▶ **Data for the task**:
------------------------

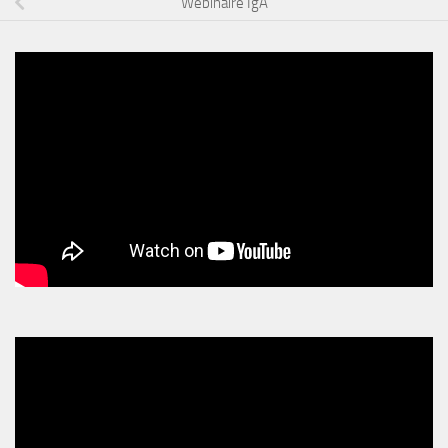
Webinaire IgA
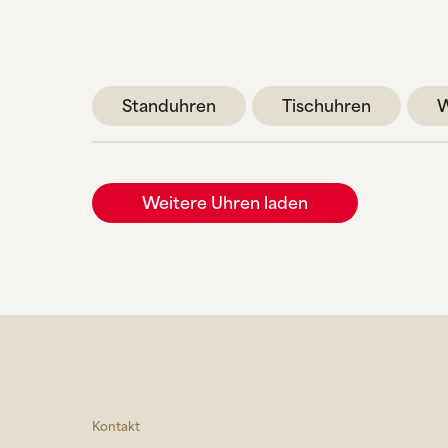
Standuhren
Tischuhren
W
Weitere Uhren laden
Kontakt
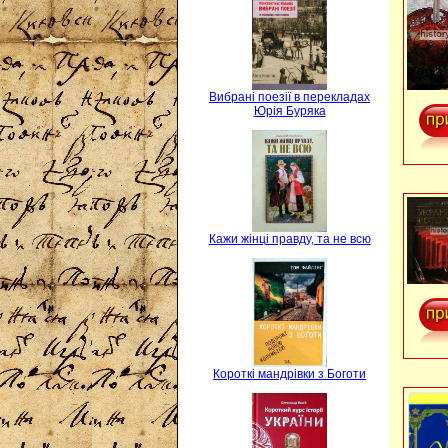
Вибрані поезії в перекладах
Юрія Буряка
Кажи жінці правду, та не всю
Короткі мандрівки з Боготи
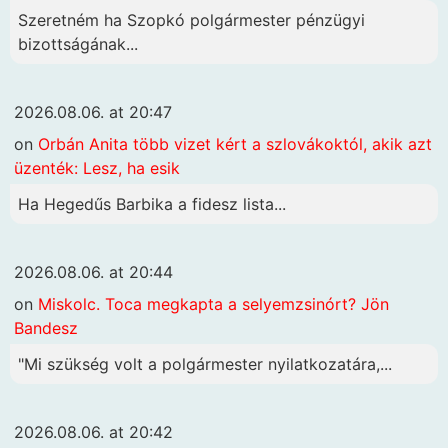
Szeretném ha Szopkó polgármester pénzügyi
bizottságának...
2026.08.06. at 20:47
on
Orbán Anita több vizet kért a szlovákoktól, akik azt
üzenték: Lesz, ha esik
Ha Hegedűs Barbika a fidesz lista...
2026.08.06. at 20:44
on
Miskolc. Toca megkapta a selyemzsinórt? Jön
Bandesz
"Mi szükség volt a polgármester nyilatkozatára,...
2026.08.06. at 20:42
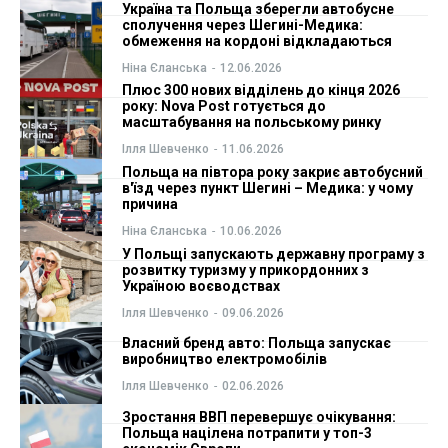
Україна та Польща зберегли автобусне
сполучення через Шегині-Медика:
ФОП
ФОП
обмеження на кордоні відкладаються
Ніна Єланська
-
12.06.2026
Курс валют
Курс валют
Плюс 300 нових відділень до кінця 2026
року: Nova Post готується до
масштабування на польському ринку
Ілля Шевченко
-
11.06.2026
Ми в соц. мережах
Ми в соц. мережах
Польща на півтора року закриє автобусний
в'їзд через пункт Шегині – Медика: у чому
причина
Ніна Єланська
-
10.06.2026
У Польщі запускають державну програму з
розвитку туризму у прикордонних з
Україною воєводствах
Ілля Шевченко
-
09.06.2026
Власний бренд авто: Польща запускає
виробництво електромобілів
Ілля Шевченко
-
02.06.2026
Зростання ВВП перевершує очікування:
Польща націлена потрапити у топ-3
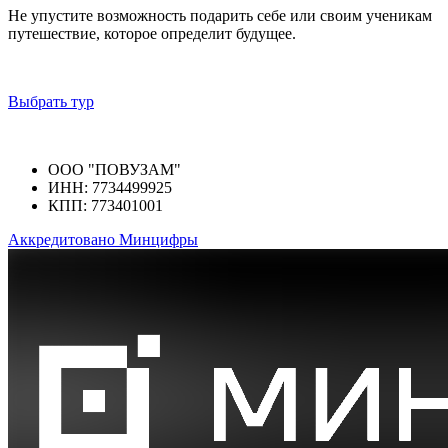
Не упустите возможность подарить себе или своим ученикам
путешествие, которое определит будущее.
Выбрать тур
ООО "ПОВУЗАМ"
ИНН: 7734499925
КПП: 773401001
Аккредитовано Минцифры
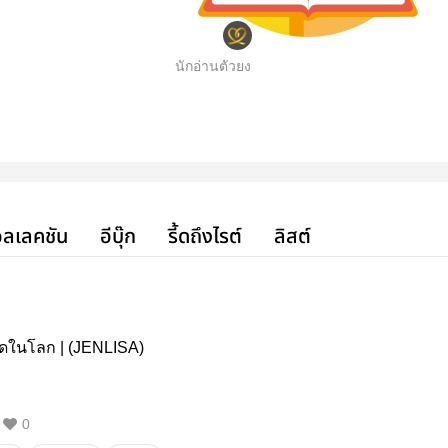
นักอ่านตัวยง
ลเลคชัน
อีบุ๊ก
รี้ดถึงไรต์
ลิสต์
สุดในโลก | (JENLISA)
0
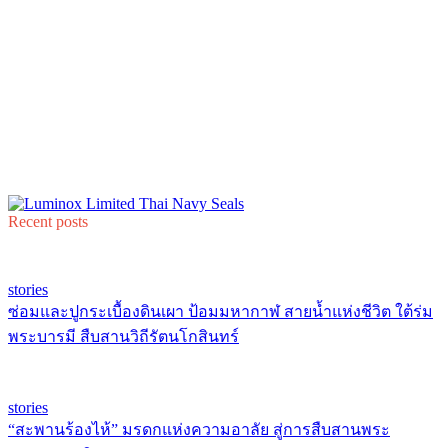
Recent posts
stories
ซ่อมและปูกระเบื้องดินเผา ป้อมมหากาฬ สายน้ำแห่งชีวิต ใต้ร่ม
พระบารมี สืบสานวิถีรัตนโกสินทร์
stories
“สะพานร้องไห้” มรดกแห่งความอาลัย สู่การสืบสานพระ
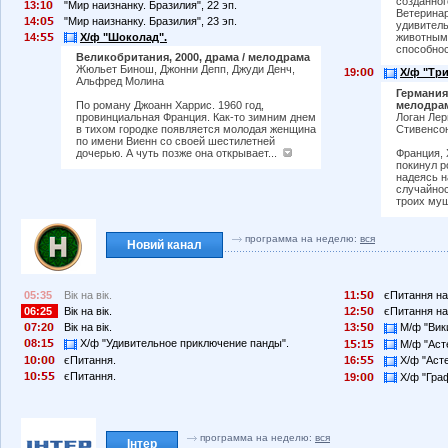
созданног
13:1
"Мир наизнанку. Бразилия", 22 эп.
Ветеринар
14:
"Мир наизнанку. Бразилия", 23 эп.
удивитель
14:
Х/ф "Шоколад".
животными
способнос
Великобритания, 2000, драма / мелодрама
Жюльет Бинош, Джонни Депп, Джуди Денч,
19:
Х/ф "Три
Альфред Молина
Германия,
мелодра
По роману Джоанн Харрис. 1960 год,
Логан Ле
провинциальная Франция. Как-то зимним днем
Стивенсо
в тихом городке появляется молодая женщина
по имени Виенн со своей шестилетней
Франция, 
дочерью. А чуть позже она открывает...
покинул р
надеясь н
случайнос
троих муш
программа на неделю:
вся
Новий канал
05:35
Вік на вік.
11:
єПитання на
06:25
Вік на вік.
12:
єПитання на
7:2
Вік на вік.
13:
М/ф "Вики
8:1
Х/ф "Удивительное приключение панды".
1
:1
М/ф "Асте
1
:
єПитання.
16:
Х/ф "Асте
1
:
єПитання.
19:
Х/ф "Граф
программа на неделю:
вся
Інтер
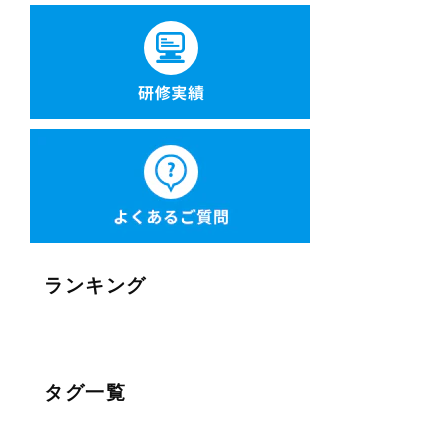
ランキング
タグ一覧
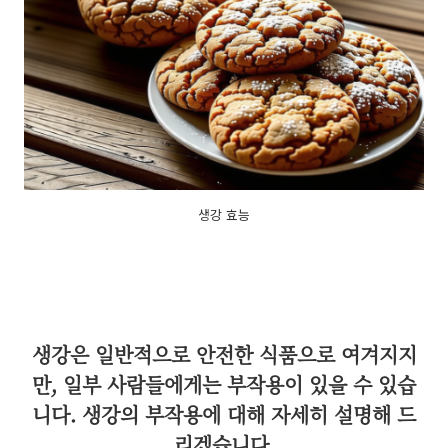
생강 효능
생강은 일반적으로 안전한 식품으로 여겨지지
만, 일부 사람들에게는 부작용이 있을 수 있습
니다. 생강의 부작용에 대해 자세히 설명해 드
리겠습니다.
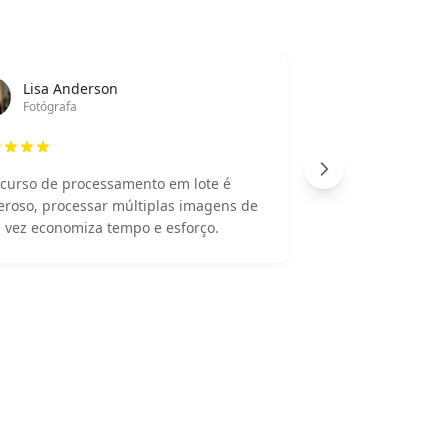
Lisa Anderson
Fotógrafa
curso de processamento em lote é
A
roso, processar múltiplas imagens de
e
vez economiza tempo e esforço.
n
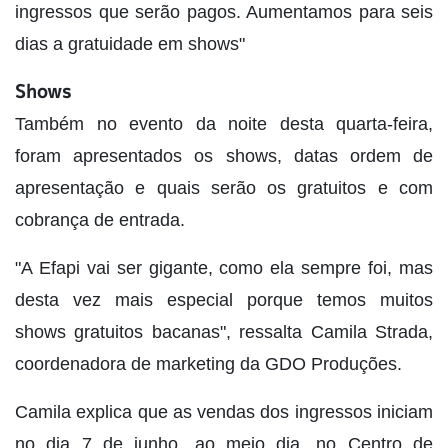
ingressos que serão pagos. Aumentamos para seis
dias a gratuidade em shows"
Shows
Também no evento da noite desta quarta-feira,
foram apresentados os shows, datas ordem de
apresentação e quais serão os gratuitos e com
cobrança de entrada.
"A Efapi vai ser gigante, como ela sempre foi, mas
desta vez mais especial porque temos muitos
shows gratuitos bacanas", ressalta Camila Strada,
coordenadora de marketing da GDO Produções.
Camila explica que as vendas dos ingressos iniciam
no dia 7 de junho, ao meio dia, no Centro de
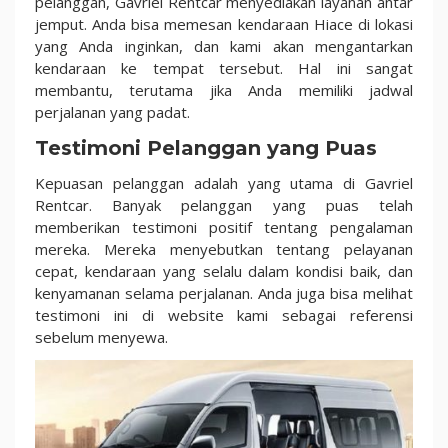
pelanggan, Gavriel Rentcar menyediakan layanan antar
jemput. Anda bisa memesan kendaraan Hiace di lokasi
yang Anda inginkan, dan kami akan mengantarkan
kendaraan ke tempat tersebut. Hal ini sangat
membantu, terutama jika Anda memiliki jadwal
perjalanan yang padat.
Testimoni Pelanggan yang Puas
Kepuasan pelanggan adalah yang utama di Gavriel
Rentcar. Banyak pelanggan yang puas telah
memberikan testimoni positif tentang pengalaman
mereka. Mereka menyebutkan tentang pelayanan
cepat, kendaraan yang selalu dalam kondisi baik, dan
kenyamanan selama perjalanan. Anda juga bisa melihat
testimoni ini di website kami sebagai referensi
sebelum menyewa.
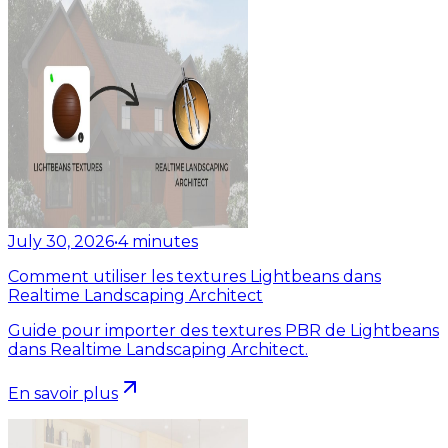
July 30, 2026
•
4
minutes
Comment utiliser les textures Lightbeans dans
Realtime Landscaping Architect
Guide pour importer des textures PBR de Lightbeans
dans Realtime Landscaping Architect.
En savoir plus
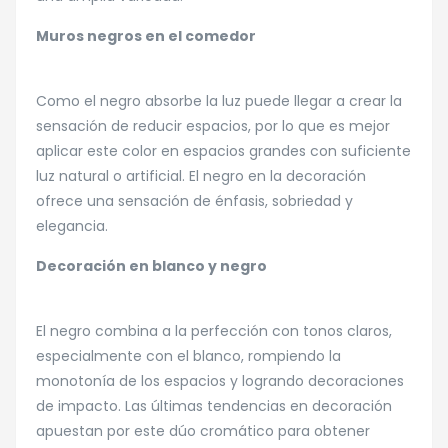
Muros negros en el comedor
Como el negro absorbe la luz puede llegar a crear la
sensación de reducir espacios, por lo que es mejor
aplicar este color en espacios grandes con suficiente
luz natural o artificial. El negro en la decoración
ofrece una sensación de énfasis, sobriedad y
elegancia.
Decoración en blanco y negro
El negro combina a la perfección con tonos claros,
especialmente con el blanco, rompiendo la
monotonía de los espacios y logrando decoraciones
de impacto. Las últimas tendencias en decoración
apuestan por este dúo cromático para obtener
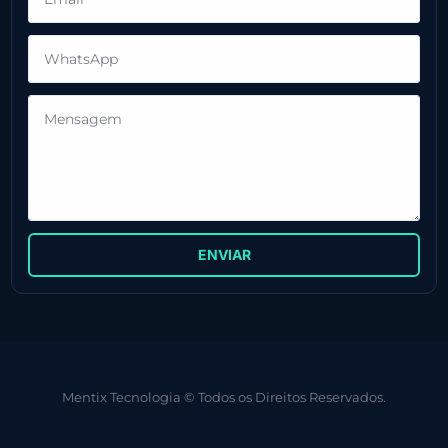
ENVIAR
Mentix Tecnologia © Todos os Direitos Reservados.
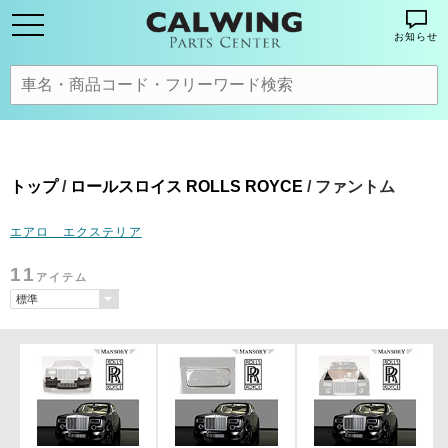
お知らせ
トップ
/
ロールスロイス ROLLS ROYCE
/ ファントム
エアロ エクステリア
11
アイテム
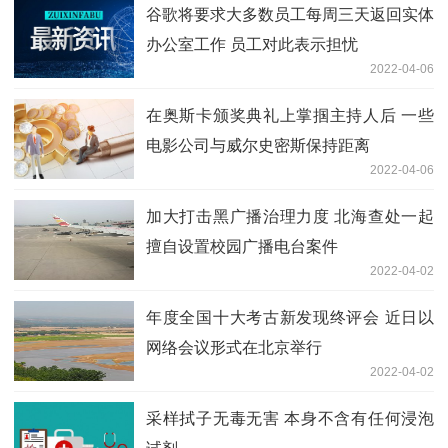
谷歌将要求大多数员工每周三天返回实体
办公室工作 员工对此表示担忧
2022-04-06
在奥斯卡颁奖典礼上掌掴主持人后 一些
电影公司与威尔史密斯保持距离
2022-04-06
加大打击黑广播治理力度 北海查处一起
擅自设置校园广播电台案件
2022-04-02
年度全国十大考古新发现终评会 近日以
网络会议形式在北京举行
2022-04-02
采样拭子无毒无害 本身不含有任何浸泡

------------------------

▶ **Problem requirements**: Search the listing for the word "kami" and return each line that holds it.

▶ **Final answer**:
yang Anda inginkan, dan kami akan mengantarkan
testimoni ini di website kami sebagai referensi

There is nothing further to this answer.